Comedian Rodney Dangerfield famously said if you want to look thin, hang out with fat people. Apparently the president has embraced the analogous dictum that if you want to look intelligent, surround yourself with those who aren’t.
Vice President Joseph R. Biden Jr., in his fervor to trample the Second Amendment, proclaimed that women should protect themselves by indiscriminately firing a shotgun into the night. That little gem of illegal lucidity was quickly followed by Mr. Biden’s “just shoot through a door” comment. During his first overseas visit, Secretary of State John F. Kerry put America’s best foot forward by making up a country (Kyrzakhstan), then following that up with the comment that Americans have a “right to be stupid.” Secretary of Defense Chuck Hagel, pilloried in confirmation hearings for his abject unpreparedness and general ignorance of the workings of the Pentagon, said he was going to try really hard to learn the job.

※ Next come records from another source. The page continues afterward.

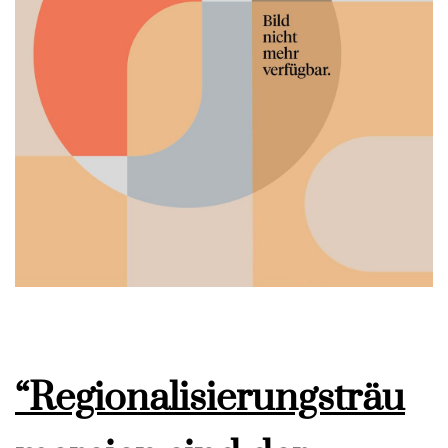
“Regionalisierungsträu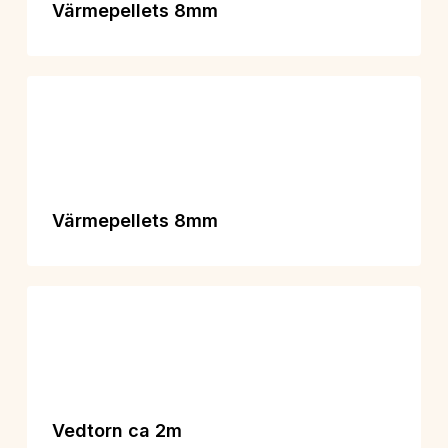
Värmepellets 8mm
Värmepellets 8mm
Vedtorn ca 2m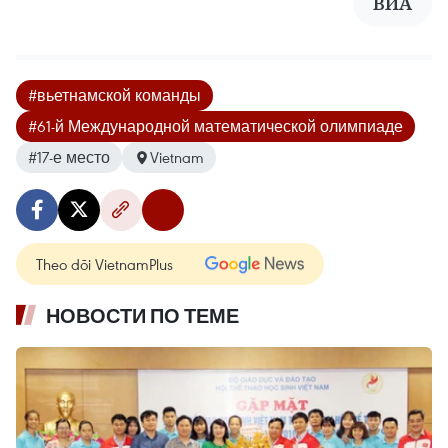
ВИА
#вьетнамской команды
#61-й Международной математической олимпиаде
#17-е место
Vietnam
Theo dõi VietnamPlus
НОВОСТИ ПО ТЕМЕ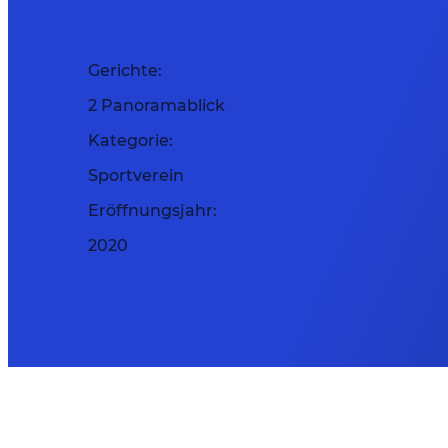
Gerichte:
2 Panoramablick
Kategorie:
Sportverein
Eröffnungsjahr:
2020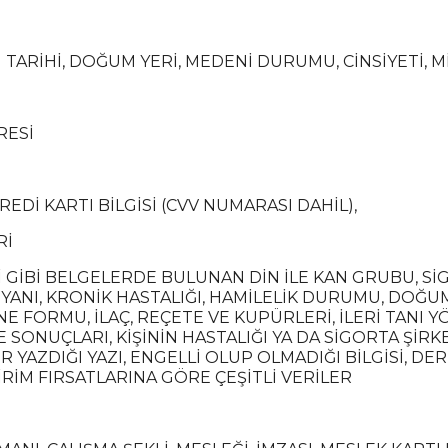
 TARİHİ, DOĞUM YERİ, MEDENİ DURUMU, CİNSİYETİ, Mİ
RESİ
REDİ KARTI BİLGİSİ (CVV NUMARASI DAHİL),
Rİ
 GİBİ BELGELERDE BULUNAN DİN İLE KAN GRUBU, SİG
BEYANI, KRONİK HASTALIĞI, HAMİLELİK DURUMU, DOĞU
 FORMU, İLAÇ, REÇETE VE KUPÜRLERİ, İLERİ TANI 
E SONUÇLARI, KİŞİNİN HASTALIĞI YA DA SİGORTA ŞİRK
 YAZDIĞI YAZI, ENGELLİ OLUP OLMADIĞI BİLGİSİ, DE
İRİM FIRSATLARINA GÖRE ÇEŞİTLİ VERİLER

With Department of Homeland Security Secretary Janet A. Napolitano’s release of thousands of illegal immigrants awaiting deportation, Department of Health and Human Services Secretary Kathleen Sebelius shepherding the recent $6.2 trillion increase in the projected cost of Obamacare, and Education Secretary Arne Duncan incapable of defending his sequestration sob story, this pantheon of dullards makes the president look absolutely Einsteinian. Yet despite the president’s incessant campaigning on the fiscal calamity of a 2 percent budget cut, the sequestration that was his idea — one that he oddly now calls “dumb” — has resulted in an economic yawn.
As this rudderless administration’s malfeasance continues to play out, perhaps more of America will finally wake up to Team Obama’s intellectual dishonesty. Perhaps the feckless flushing of taxpayer dollars can indeed be stanched without economic Armageddon.
Dangerfield’s signature line was “I don’t get no respect.” Mr. Obama’s line is “perpetual crisis.” The more the president uses his line, the more we should apply Dangerfield’s.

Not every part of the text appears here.